A versão que chegou a nós foi que ele entrou em contato com Jacques e que, mesmo sem este ter dito uma senha que tinham combinado para significar que estava tudo bem, foi encontrá-lo. Merival foi preso, torturado e assassinado. Pouco depois, Jacques foi solto. Não tive força moral e coragem de visitá-lo. Sabia dele pelo Caú, meu colega que o visitava em casa.

Um dia, em junho de 1973, chegou a notícia de que Jacques fora assassinado em uma sala do colégio Veiga de Almeida na Tijuca, onde ele lecionava. A versão que correu, e que depois se confirmou, é que fora ‘justiçado’ pela ALN. 
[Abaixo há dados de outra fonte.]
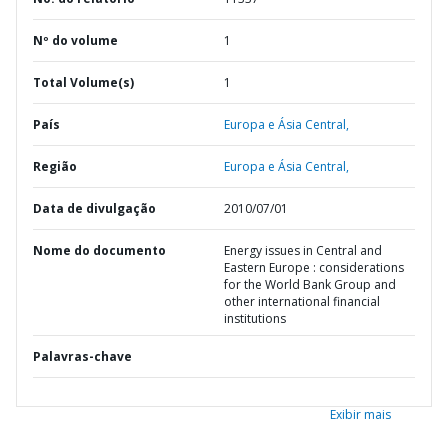
Nº do volume
1
Total Volume(s)
1
País
Europa e Ásia Central,
Região
Europa e Ásia Central,
Data de divulgação
2010/07/01
Nome do documento
Energy issues in Central and
Eastern Europe : considerations
for the World Bank Group and
other international financial
institutions
Palavras-chave
Exibir mais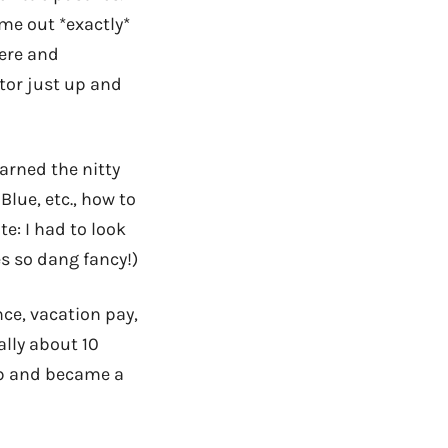
me out *exactly*
here and
tor just up and
earned the nitty
lue, etc., how to
te: I had to look
s so dang fancy!)
ce, vacation pay,
ally about 10
ob and became a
Restou o Hobsbawm, que, com seus livros, me acompanhou depois e me acompanha ainda

Nunca esqueci o Jacques e o Hobsbawm. O nome de Jacques, juntamente com os de Aquino, Oscar e Denize, ainda circula no livro didático História das sociedades, que escreveram juntos e publicaram naquele mesmo ano de 1973.

Na rede, tudo que consigo achar sobre ele é em um site de extrema-direita. Lá vejo a foto de seu cadáver ensanguentado no chão do Veiga de Almeida. Não vejo seu rosto inteligente e muito menos seu sorriso jovem, sua vivacidade intelectual, tudo que ajudou a me aguentar naquele tempo difícil. Pena. Restou o Hobsbawm, que, com seus livros, me acompanhou depois e me acompanha ainda.”

Em tempo

Para essa geração que, para parafrasear o próprio Hobsbawm, tentou ir além de seus próprios interesses imediatos, mesmo com as desilusões que se seguiram, talvez seja um alento ver que o último livro de Hobsbawm se chamou Como mudar o mundo (Cia. das Letras, 2011).